Yiatin found herself the target of criticism accusing her of “carrying the water” of white supremacy by media figures, including Star Trek actor George Takei.
She responded to her critics, saying, “To paint the merit of the case as something that is standing up for white supremacy or against any particular group of people is, I think, a very misguided view of the intent of what I wanted and what I think most people want when they say we want an end to affirmative action.”
“This is not to try to denigrate some other groups of people. It’s really about fighting for our equal rights to be treated no better.”
The online hate might have scared others into silence, but not Yiatin.
The woman who once described herself as quiet and politically uninterested now says, “You either just stop doing it and hide or be canceled or just keep on talking.”
Just a few months after the Harvard ruling, her fight to protect equality in education would continue in her lawsuit against the State of New York‘s discriminatory STEP.
New York’s STEP initiatives have strayed from their original purpose. The program is supposed to offer resources to 7th-to-12th-grade students, like instruction, exam preparation, hands-on and research training, college admissions guidance, and career-focused activities such as field trips and college visits.
To be eligible for STEP, students must either be economically disadvantaged or belong to a minority group historically underrepresented in STEM. But the STEP architects determine what “minority” means. Under their guidelines, a student qualifies as an underrepresented minority only if they are black, Hispanic, Native American, or Alaskan Native.

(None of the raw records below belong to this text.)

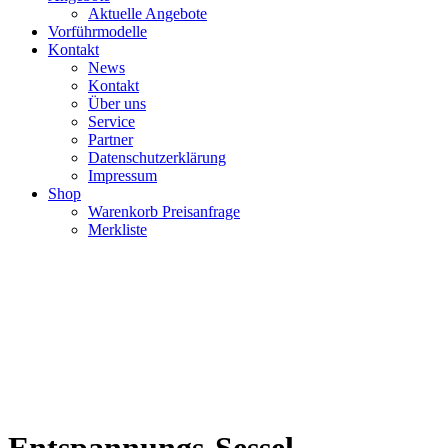
Aktuelle Angebote
Vorführmodelle
Kontakt
News
Kontakt
Über uns
Service
Partner
Datenschutzerklärung
Impressum
Shop
Warenkorb Preisanfrage
Merkliste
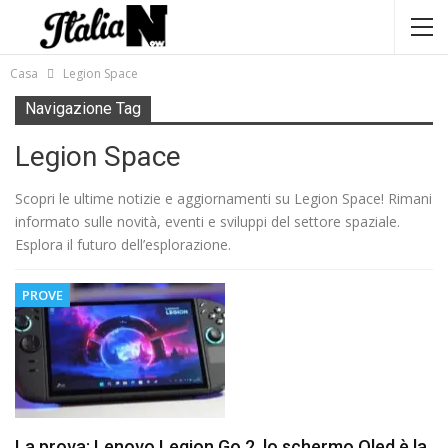
Casa
Legion Space
Navigazione Tag
Legion Space
Scopri le ultime notizie e aggiornamenti su Legion Space! Rimani
informato sulle novità, eventi e sviluppi del settore spaziale.
Esplora il futuro dell’esplorazione.
PROVE
La prova: Lenovo Legion Go 2, lo schermo Oled è la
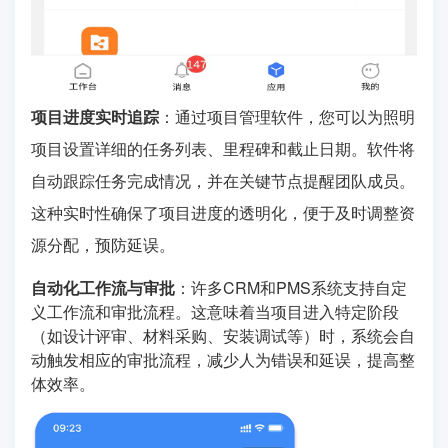
项目进度实时追踪
：通过项目管理软件，您可以为照明
项目设置详细的任务列表、里程碑和截止日期。软件将
自动跟踪任务完成情况，并在关键节点提醒团队成员。
这种实时性确保了项目进度的透明化，便于及时调整资
源分配，预防延误。
自动化工作流与审批
：许多CRM和PMS系统支持自定
义工作流和审批流程。这意味着当项目进入特定阶段
（如设计评审、材料采购、安装调试等）时，系统会自
动触发相应的审批流程，减少人为错误和延误，提高整
体效率。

This means that a child of billionaires who happens to identify as black is eligible for the STEP program. But a Chinese American student whose parents barely top the poverty line is not.
If a state decides to implement programs like STEP, it can, but it must adhere to the Constitution’s promise of equality before the law. Setting socio-economic limits is one thing, but it cannot use economic need to treat applicants differently based on their race. Adding a racial layer to the eligibility requirements shows a blatant disregard for the Fourteenth Amendment.
For Yiatin, these requirements mean that her daughter will miss out on college prep opportunities. She has taught her daughters her entire life that merit and education will help them get ahead, only to have the State of New York hold them back from these opportunities because of their race.
Pacific Legal Foundation is helping Yiatin fight back against New York’s discriminatory law and protect equality before the law.
Yiatin is fighting for equality, pure and simple.
“I’m not asking us to be treated differently,” she says. “Just don’t treat us any different than you would treat a black student, Hispanic student, or a white student. That’s all I want, no favors, no priority, just to be treated equal.”